Am Flughafen Düsseldorf fielen ebenfalls mehrere Flüge aus. In Thüringen kam der Verkehr am Mittag auf der Autobahn 71 zwischen Ilmenau-West und Gräfenroda in beiden Fahrtrichtungen zum Erliegen, zuvor hatten sich mehrere Lastwagen quergestellt. Auch der Verkehr auf der A2 in Niedersachsen bei Helmstedt war zeitweise lahmgelegt. 

Für die nordfriesische Küste und das Elbegebiet im Norden gab das Bundesamt für Seeschifffahrt und Hydrographie eine Sturmflutwarnung heraus. Vielerorts fegten Sturmböen durch Städte wie Frankfurt am Main oder Bremen, wo das Volksfest Freimarkt geschlossen wurde.

In Schleswig-Holstein wurde der komplette Regionalverkehr der Deutschen Bahn wetterbedingt eingestellt. Auch auf den Strecken von Berlin nach Hannover und von Berlin nach Hamburg kam es nach Angaben der Bahn wegen orkanartiger Windböen zu Verspätungen und Ausfällen im Regional- und Fernverkehr.

Starke Beeinträchtigungen gibt es auch in Niedersachsen, teilte die Deutsche Bahn mit. Linien des Regionalverkehrs in Mecklenburg-Vorpommern fahren nur eingeschränkt. Das schlimmste sei aber inzwischen überstanden, teilte ein Meteorologe des Deutschen Wetterdienstes mit.

In den Niederlanden kam es zu zahlreichen Unfälle. In Amsterdam wurde eine Frau in der Innenstadt an einer Gracht von einem umstürzenden Baum getötet, teilte die Polizei mit. Zwei Menschen seien in einem Auto zudem schwer verletzt worden, nachdem ein Baum auf sie gefallen war. Die Behörden der Stadt riefen die Bürger auf, in ihren Wohnungen zu bleiben.

In weiten Teilen des Landes ist der Verkehr behindert. Am Flughafen Schiphol wurden Dutzende Flüge annulliert. Eine Fähre aus dem englischen Newcastle mit rund 1.000 Passagieren an Bord konnte den nordniederländischen Hafen in Ijmuiden nicht mehr erreichen. Der Zugverkehr rund um die niederländische Hauptstadt wurde wegen umgefallener Bäume stillgelegt.

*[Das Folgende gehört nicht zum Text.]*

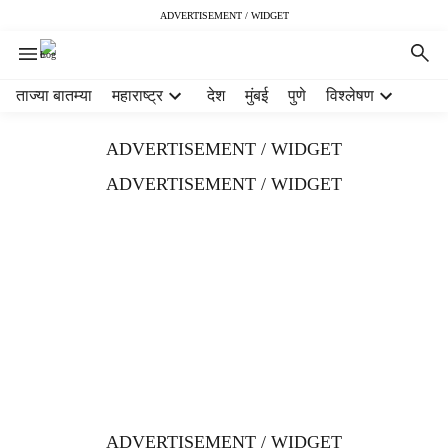
ADVERTISEMENT / WIDGET
H
ताज्या बातम्या
महाराष्ट्र
देश
मुंबई
पुणे
विश्लेषण
e
a
ADVERTISEMENT / WIDGET
d
e
ADVERTISEMENT / WIDGET
r
m
e
n
u
i
t
e
m
s
ADVERTISEMENT / WIDGET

Am schlimmsten traf der Sturm Großbritannien. Dort wurden Windgeschwindigkeiten von bis zu 160 Stundenkilometern gemessen. Damit war der Sturm einer der schwersten seit Jahren. Mindestens vier Menschen starben, zwei weitere gelten als vermisst, teilten Rettungskräfte mit.

In Kent im Süden Englands wurde eine 17-jährige Jugendliche in ihrem Wohnwagen im Schlaf von einem umstürzenden Baum erschlagen. In Hertfordshire meldete die Polizei den Tod eines Mannes um die 50, auf dessen Auto in Watford ebenfalls ein Baum fiel. Ein weiterer Mann kam offenbar bei einer Gasexplosion in seinem Londoner Apartment ums Leben. In East Sussex wurde schon am Sonntag ein Jugendlicher vom Strand ins offene Meer hinausgerissen. Die Suche nach ihm wurde mittlerweile eingestellt.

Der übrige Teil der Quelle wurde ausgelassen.